How does website handle million users

Load Balancer

It is needed if you have so many requests which can not be handled by one web server. Typically 10-15k requests per second can be handled by one web server for a dynamic website, but it depends totally on complexity of website/web application. Load balancer contains multiple web servers and just forwards incoming requests to one of them to distribute.

Separate cdn server

To server static content(js, css, images) setup a cdn server which is optimized to serve static content. This will reduce load from web server.

Web Server

Tune the configuration of web server for your use case. Set number of threads, connections, network buffer size, open file descriptor etc. Different servers have different configuration files to tune the performance.

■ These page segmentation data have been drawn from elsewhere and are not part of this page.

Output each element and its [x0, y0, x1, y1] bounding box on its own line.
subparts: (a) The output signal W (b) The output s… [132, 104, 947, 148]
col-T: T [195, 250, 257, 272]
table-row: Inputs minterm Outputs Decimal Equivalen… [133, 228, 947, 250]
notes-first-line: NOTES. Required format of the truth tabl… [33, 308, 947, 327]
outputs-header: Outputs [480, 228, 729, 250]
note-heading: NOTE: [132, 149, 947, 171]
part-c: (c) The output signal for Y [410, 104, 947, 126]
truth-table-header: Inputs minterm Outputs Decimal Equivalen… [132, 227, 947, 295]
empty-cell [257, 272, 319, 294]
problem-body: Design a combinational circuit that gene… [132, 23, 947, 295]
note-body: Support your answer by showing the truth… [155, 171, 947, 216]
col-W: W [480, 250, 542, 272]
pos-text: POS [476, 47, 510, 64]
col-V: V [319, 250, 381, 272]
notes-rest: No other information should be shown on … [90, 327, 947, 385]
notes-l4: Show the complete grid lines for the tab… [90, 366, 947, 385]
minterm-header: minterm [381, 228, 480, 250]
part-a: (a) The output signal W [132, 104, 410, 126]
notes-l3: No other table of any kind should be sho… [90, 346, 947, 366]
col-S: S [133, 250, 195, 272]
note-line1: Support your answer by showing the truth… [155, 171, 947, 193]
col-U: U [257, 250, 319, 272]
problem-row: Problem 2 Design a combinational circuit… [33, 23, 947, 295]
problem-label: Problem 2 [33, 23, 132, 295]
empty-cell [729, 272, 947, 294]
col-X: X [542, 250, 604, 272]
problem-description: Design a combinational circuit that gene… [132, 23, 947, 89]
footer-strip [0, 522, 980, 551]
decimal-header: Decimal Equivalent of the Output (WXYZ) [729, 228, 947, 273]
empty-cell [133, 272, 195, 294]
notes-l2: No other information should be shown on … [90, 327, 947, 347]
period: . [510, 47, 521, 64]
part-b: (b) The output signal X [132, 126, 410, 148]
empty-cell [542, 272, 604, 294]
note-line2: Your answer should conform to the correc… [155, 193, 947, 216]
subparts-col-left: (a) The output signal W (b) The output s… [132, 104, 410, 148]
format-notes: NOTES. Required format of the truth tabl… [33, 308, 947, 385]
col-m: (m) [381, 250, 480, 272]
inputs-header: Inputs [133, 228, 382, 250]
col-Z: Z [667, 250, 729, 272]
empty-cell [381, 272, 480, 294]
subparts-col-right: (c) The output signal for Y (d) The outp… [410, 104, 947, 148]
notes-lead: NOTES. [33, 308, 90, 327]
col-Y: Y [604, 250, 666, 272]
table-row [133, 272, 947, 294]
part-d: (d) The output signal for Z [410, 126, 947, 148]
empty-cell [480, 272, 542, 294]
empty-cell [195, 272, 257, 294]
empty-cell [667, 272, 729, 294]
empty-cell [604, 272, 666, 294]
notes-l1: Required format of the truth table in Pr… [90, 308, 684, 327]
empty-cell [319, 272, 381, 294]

The maximum number of request processing threads to be created by this Connector, which therefore determines the maximum number of simultaneous requests that can be handled. If not specified, this attribute is set to 200. If an executor is associated with this connector, this attribute is ignored as the connector will execute tasks using the executor rather than an internal thread pool.

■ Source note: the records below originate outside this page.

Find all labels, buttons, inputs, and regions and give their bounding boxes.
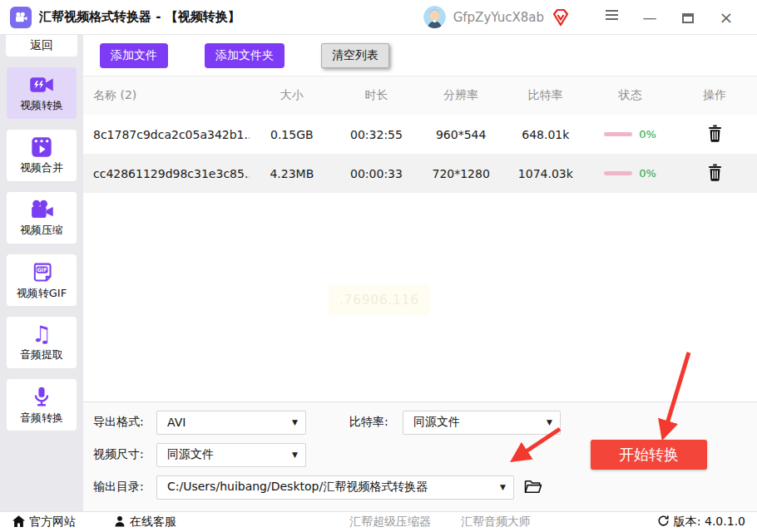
home-icon (12, 515, 25, 530)
back-button[interactable]: 返回 (6, 35, 77, 57)
file-name: 8c1787c9dca2c05a342b1... (83, 128, 250, 141)
online-service-link[interactable]: 在线客服 (114, 515, 176, 530)
delete-file-button[interactable] (705, 162, 725, 185)
output-dir-label: 输出目录: (93, 480, 156, 495)
sidebar: 返回 视频转换 视频合并 视频压缩 (0, 35, 83, 511)
sidebar-item-video-to-gif[interactable]: GIF 视频转GIF (7, 254, 77, 306)
start-convert-button[interactable]: 开始转换 (591, 440, 707, 470)
column-header-bitrate: 比特率 (503, 88, 588, 103)
progress-bar (604, 171, 632, 175)
minimize-button[interactable]: — (631, 0, 669, 35)
bitrate-value: 同源文件 (413, 415, 460, 430)
video-size-label: 视频尺寸: (93, 447, 156, 462)
chevron-down-icon: ▼ (292, 451, 298, 459)
sidebar-item-label: 音频提取 (20, 347, 63, 362)
export-format-select[interactable]: AVI ▼ (156, 411, 306, 435)
refresh-icon[interactable] (657, 515, 670, 530)
column-header-name: 名称 (2) (83, 88, 250, 103)
official-site-label: 官方网站 (29, 515, 76, 530)
vip-badge-icon[interactable] (551, 7, 571, 27)
file-bitrate: 1074.03k (503, 167, 588, 180)
table-row[interactable]: 8c1787c9dca2c05a342b1... 0.15GB 00:32:55… (83, 115, 757, 154)
column-header-resolution: 分辨率 (418, 88, 503, 103)
maximize-icon (682, 13, 694, 23)
username: GfpZyYucX8ab (453, 10, 544, 25)
version-area: 版本: 4.0.1.0 (657, 515, 745, 530)
export-format-value: AVI (167, 416, 186, 429)
output-dir-select[interactable]: C:/Users/huibang/Desktop/汇帮视频格式转换器 ▼ (156, 475, 514, 500)
title-bar-right: GfpZyYucX8ab — × (423, 0, 745, 35)
status-bar-center: 汇帮超级压缩器 汇帮音频大师 (349, 515, 531, 530)
sidebar-item-audio-convert[interactable]: 音频转换 (7, 379, 77, 431)
settings-row-1: 导出格式: AVI ▼ 比特率: 同源文件 ▼ (93, 410, 757, 435)
settings-panel: 导出格式: AVI ▼ 比特率: 同源文件 ▼ 视频尺寸: 同源文件 (83, 401, 757, 511)
table-header: 名称 (2) 大小 时长 分辨率 比特率 状态 操作 (83, 76, 757, 115)
file-size: 4.23MB (250, 167, 334, 180)
sidebar-item-label: 视频转换 (20, 98, 63, 113)
chevron-down-icon: ▼ (292, 418, 298, 426)
online-service-label: 在线客服 (130, 515, 176, 530)
sidebar-item-label: 音频转换 (20, 411, 63, 426)
user-avatar[interactable] (423, 6, 446, 28)
file-duration: 00:32:55 (334, 128, 419, 141)
folder-icon (524, 484, 542, 496)
export-format-label: 导出格式: (93, 415, 156, 430)
video-convert-icon (29, 74, 54, 96)
chevron-down-icon: ▼ (547, 418, 552, 426)
app-title: 汇帮视频格式转换器 - 【视频转换】 (39, 9, 240, 25)
column-header-status: 状态 (588, 88, 673, 103)
settings-row-3: 输出目录: C:/Users/huibang/Desktop/汇帮视频格式转换器… (93, 475, 757, 500)
bitrate-label: 比特率: (349, 415, 403, 430)
microphone-icon (31, 385, 52, 408)
app-window: 汇帮视频格式转换器 - 【视频转换】 GfpZyYucX8ab — × 返回 (0, 0, 757, 532)
video-compress-icon (29, 199, 54, 220)
close-button[interactable]: × (707, 0, 745, 35)
title-bar: 汇帮视频格式转换器 - 【视频转换】 GfpZyYucX8ab — × (0, 0, 757, 35)
person-icon (114, 515, 126, 530)
delete-file-button[interactable] (705, 123, 725, 146)
progress-percent: 0% (639, 167, 656, 180)
column-header-actions: 操作 (672, 88, 757, 103)
maximize-button[interactable] (669, 0, 707, 35)
video-merge-icon (30, 136, 53, 158)
sidebar-item-label: 视频转GIF (17, 286, 67, 301)
column-header-size: 大小 (250, 88, 334, 103)
svg-text:GIF: GIF (37, 266, 47, 273)
bitrate-select[interactable]: 同源文件 ▼ (403, 411, 561, 435)
file-bitrate: 648.01k (503, 128, 588, 141)
sidebar-item-label: 视频压缩 (20, 223, 63, 238)
browse-folder-button[interactable] (524, 479, 542, 496)
column-header-duration: 时长 (334, 88, 419, 103)
table-row[interactable]: cc42861129d98c31e3c85... 4.23MB 00:00:33… (83, 154, 757, 193)
sidebar-item-audio-extract[interactable]: ♫ 音频提取 (7, 317, 77, 368)
menu-button[interactable] (592, 0, 631, 35)
add-file-button[interactable]: 添加文件 (100, 43, 168, 68)
sidebar-item-video-compress[interactable]: 视频压缩 (7, 192, 77, 244)
official-site-link[interactable]: 官方网站 (12, 515, 76, 530)
clear-list-button[interactable]: 清空列表 (321, 43, 389, 68)
sidebar-item-video-merge[interactable]: 视频合并 (7, 130, 77, 181)
app-logo-icon (10, 7, 32, 28)
status-bar: 官方网站 在线客服 汇帮超级压缩器 汇帮音频大师 版本: 4.0.1.0 (0, 511, 757, 532)
video-size-select[interactable]: 同源文件 ▼ (156, 443, 306, 467)
chevron-down-icon: ▼ (500, 483, 506, 491)
status-cell: 0% (588, 128, 673, 140)
title-bar-left: 汇帮视频格式转换器 - 【视频转换】 (10, 7, 240, 28)
add-folder-button[interactable]: 添加文件夹 (205, 43, 284, 68)
file-resolution: 960*544 (418, 128, 503, 141)
compressor-product-link[interactable]: 汇帮超级压缩器 (349, 515, 431, 530)
gif-icon: GIF (30, 260, 53, 283)
file-resolution: 720*1280 (418, 167, 503, 180)
file-size: 0.15GB (250, 128, 334, 141)
fading-toast: .76906.116 (329, 284, 430, 316)
toolbar: 添加文件 添加文件夹 清空列表 (83, 35, 757, 76)
version-text: 版本: 4.0.1.0 (674, 515, 745, 530)
status-cell: 0% (588, 167, 673, 180)
file-duration: 00:00:33 (334, 167, 419, 180)
progress-bar (604, 132, 632, 136)
audio-master-product-link[interactable]: 汇帮音频大师 (461, 515, 531, 530)
sidebar-item-video-convert[interactable]: 视频转换 (7, 67, 77, 119)
hamburger-icon (606, 7, 618, 22)
file-name: cc42861129d98c31e3c85... (83, 167, 250, 180)
main-content: 添加文件 添加文件夹 清空列表 名称 (2) 大小 时长 分辨率 比特率 状态 … (83, 35, 757, 511)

acceptCount The maximum queue length for incoming connection requests when all possible request processing threads are in use. Any requests received when the queue is full will be refused. The default value is 100.

The maximum number of connections that the server will accept and process at any given time. When this number has been reached, the server will accept, but not process, one further connection. This additional connection be blocked until the number of connections being processed falls below maxConnections at which point the server will start accepting and processing new connections again. Note that once the limit has been reached, the operating system may still accept connections based on the acceptCount setting. The default value varies by connector type. For BIO the default is the value of maxThreads unless an Executor is used in which case the default will be the value of maxThreads from the executor. For NIO the default is 10000. For APR/native, the default is 8192.
Note that for APR/native on Windows, the configured value will be reduced to the highest multiple of 1024 that is less than or equal to maxConnections. This is done for performance reasons.
If set to a value of -1, the maxConnections feature is disabled and connections are not counted.

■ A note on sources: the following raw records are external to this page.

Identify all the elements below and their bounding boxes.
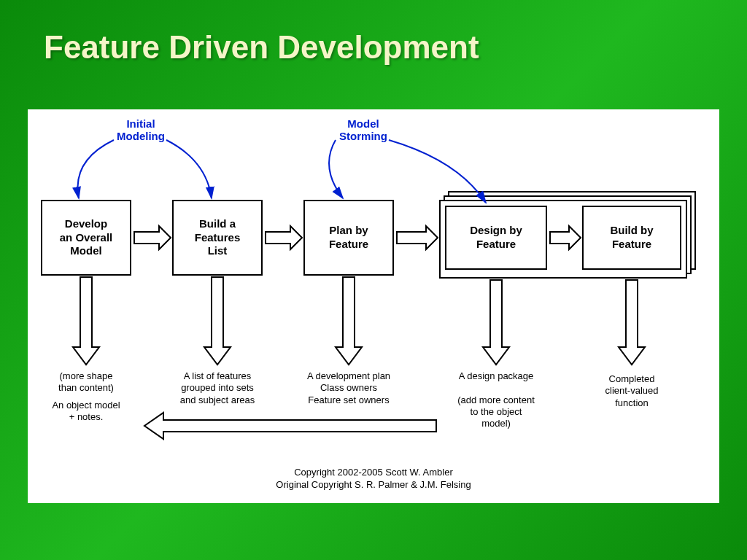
output-develop-b: An object model+ notes. — [34, 400, 139, 424]
arrows-overlay — [28, 109, 719, 503]
box-plan-by-feature: Plan byFeature — [303, 200, 394, 276]
output-features-list: A list of featuresgrouped into setsand s… — [165, 370, 270, 406]
copyright-text: Copyright 2002-2005 Scott W. AmblerOrigi… — [28, 467, 719, 491]
box-design-by-feature: Design byFeature — [445, 206, 547, 270]
annotation-model-storming: ModelStorming — [334, 118, 392, 142]
box-develop-overall-model: Developan OverallModel — [41, 200, 131, 276]
output-design: A design package (add more contentto the… — [445, 370, 547, 429]
diagram-canvas: InitialModeling ModelStorming Developan … — [28, 109, 719, 503]
box-build-by-feature: Build byFeature — [582, 206, 681, 270]
output-plan: A development planClass ownersFeature se… — [296, 370, 401, 406]
output-build: Completedclient-valuedfunction — [582, 373, 681, 409]
annotation-initial-modeling: InitialModeling — [112, 118, 170, 142]
box-build-features-list: Build aFeaturesList — [172, 200, 263, 276]
slide-title: Feature Driven Development — [0, 0, 747, 66]
output-develop-a: (more shapethan content) — [34, 370, 139, 394]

Each web server must serve same content, hence should talk to same database. If many web server talking to one db server, it will become bottle neck. Even if there is one web server, sometimes db server may become bottle neck. Many database server have scalable architecture. mysql server supports master-slave and master-master configuration.
  1. In master-slave one server is master where data is written and it is replicated to multiple slave servers. In this case write is done on master and read from slaves. This is useful when very few write happens on database but many reads. typically less than 10-15% of write but depends on the use case.
  2. In master-master is similar to above but all are masters, any data written to any server gets replicated to other servers. Read and write can be done on any server. This is useful for applications which have high writes.
Above is for mysql but similar kind of scalability is supported by other database servers too.

Caching Server

Reading from disk(db) is expansive. Here caching server comes to help you. They keep cache data to the memory. If data is there in cache(hit), then disk read is saved, if it is not(miss) then read from disk and save it in cache for next time. If you get 70-80% hit ratio then it will help in scaling.

Keep all of above servers in same LAN close to each other in high speed LAN so that when they communicate, netword doesn't become bottle neck.